Sadiq Khan’s ultra-low emission zones are becoming less effective at tackling pollution despite a major expansion, according to official figures that cast doubt on proposals to roll out the scheme across Greater London.
New figures published by Transport for London show restrictions are having a more limited impact on containing deadly nitrogen dioxide.
In central London, levels of the deadly fumes
NOX, in and of itself, isn’t wholly desirable, no. But “deadly fumes ” is taking it a little too far.
“Pollution we’d prefer not to have” is perhaps better?
This problem is totally self inflicted. The decision to promote diesel over petrol has consequences, NOX (20 times more than petrol) being one of them, particulate pollution another, plus others mentioned here: https://theconversation.com/fact-check-are-diesel-cars-really-more-polluting-than-petrol-cars-76241
They were told diesel was more polluting than petrol but as everything was viewed through the lens of climate change, here we are.
It depends on your health. NOₓ is a nuisance if your lungs are reasonably OK, but if you’re asthmatic or have COPD it can trigger massive breathing problems and put you in hospital.
Be interesting to see why it’s failed.
My guess is human nature.
– If you’ve got to pay to drive in a small, central part of London, with lots of tube trains, you don’t drive there.
– If you’ve got to pay to drive in a large part of outer London, much of which has pretty crappy public transport, you pay.

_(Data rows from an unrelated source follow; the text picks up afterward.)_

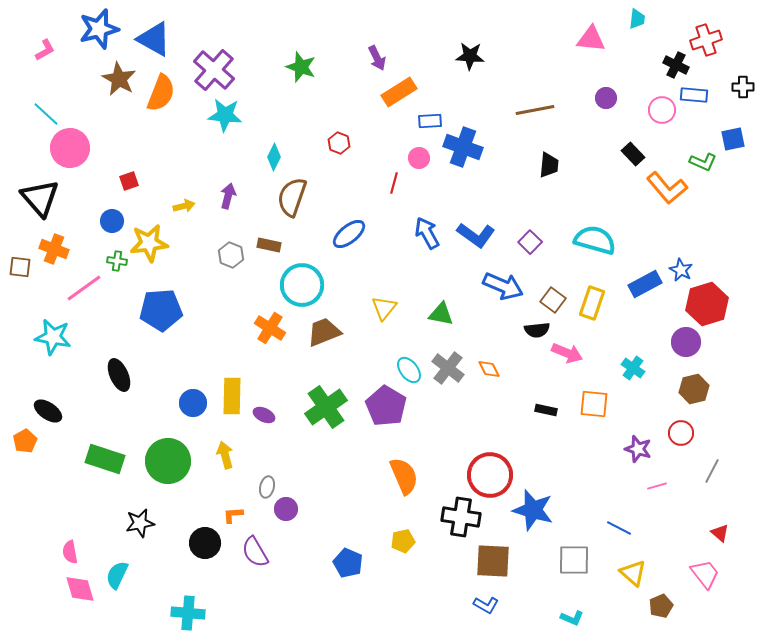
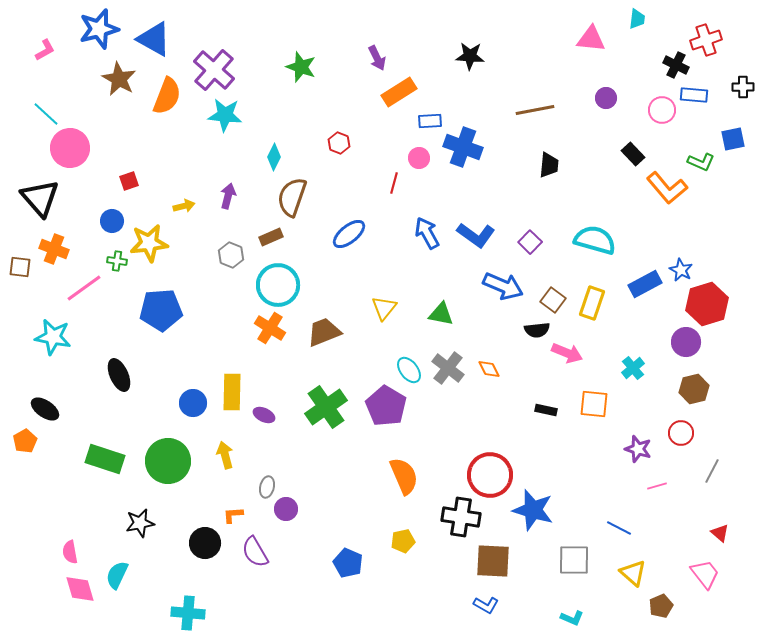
orange semicircle at (161, 93): moved 6 px right, 3 px down
green L-shape at (703, 162): moved 2 px left
brown rectangle at (269, 245): moved 2 px right, 8 px up; rotated 35 degrees counterclockwise
cyan circle at (302, 285): moved 24 px left
cyan cross at (633, 368): rotated 15 degrees clockwise
yellow rectangle at (232, 396): moved 4 px up
black ellipse at (48, 411): moved 3 px left, 2 px up
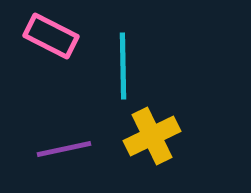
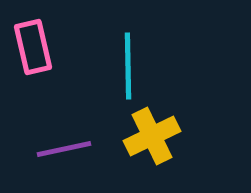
pink rectangle: moved 18 px left, 11 px down; rotated 50 degrees clockwise
cyan line: moved 5 px right
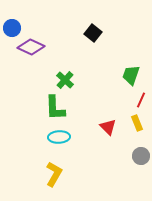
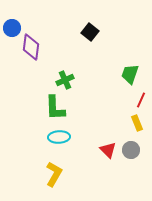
black square: moved 3 px left, 1 px up
purple diamond: rotated 72 degrees clockwise
green trapezoid: moved 1 px left, 1 px up
green cross: rotated 24 degrees clockwise
red triangle: moved 23 px down
gray circle: moved 10 px left, 6 px up
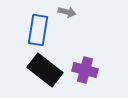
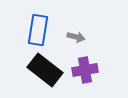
gray arrow: moved 9 px right, 25 px down
purple cross: rotated 25 degrees counterclockwise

And once you’ve paid, you might as well drive into the centre too.
Have their road “improvement” schemes led to that popular route from A to B being longer? Have they also yielded more traffic idling in jams?
Is it possible that proportionately less NOx comes from traffic than they thought?
After diesel became persona non-grata, manufacturers switched to microscopic turbocharged petrol engines. Really economical if you drive like the New European Driving Cycle — but if you did that you’d be quicker walking — if you drive merely slowly then the turbo is spooling all the time, increasing NOx emissions (higher cylinder pressure = more thermodynamically advantageous to make NOx) as well as fuel consumption. WLTP does seem to have killed off mid-sized cars with 1.0-litre three pots — at least in the new market — but the ones already built will be with us, using excess fuel and generating excess pollution, until their engines blow up or a turbo oil seal fails.
Here in W Yorkshire, my 3.0-litre 1 series uses less fuel just bimbling around than my mother-in-law’s 1.2-litre Captur, despite being a quarter-ton heavier, because the under-capacity engine in the Renault spins up its turbo just looking at a hill.
We find the answer is not to drive in London at all. In fact we don’t drive in towns much if we can help it. In the countryside presumably our NOx eventually becomes fertiliser? Or does it just disperse through the atmosphere and make crows cough?
I probably ought to know but it’s impossible to keep up with all the Green scares and scams.
Could it be possible that the real purpose of this tax was not to control congestion, or pollution, but to price the plebs off the road, forcing them into ‘public transport’ (ie herd them into knife crime kill zones) and leaving the zil lanes for the rich in their limousines and black cabs?
Just laugh it off – oh! that NO
Starfish, I think at this point it just saves time if you assume the function of any impending legislation is to punish the ordinary fella.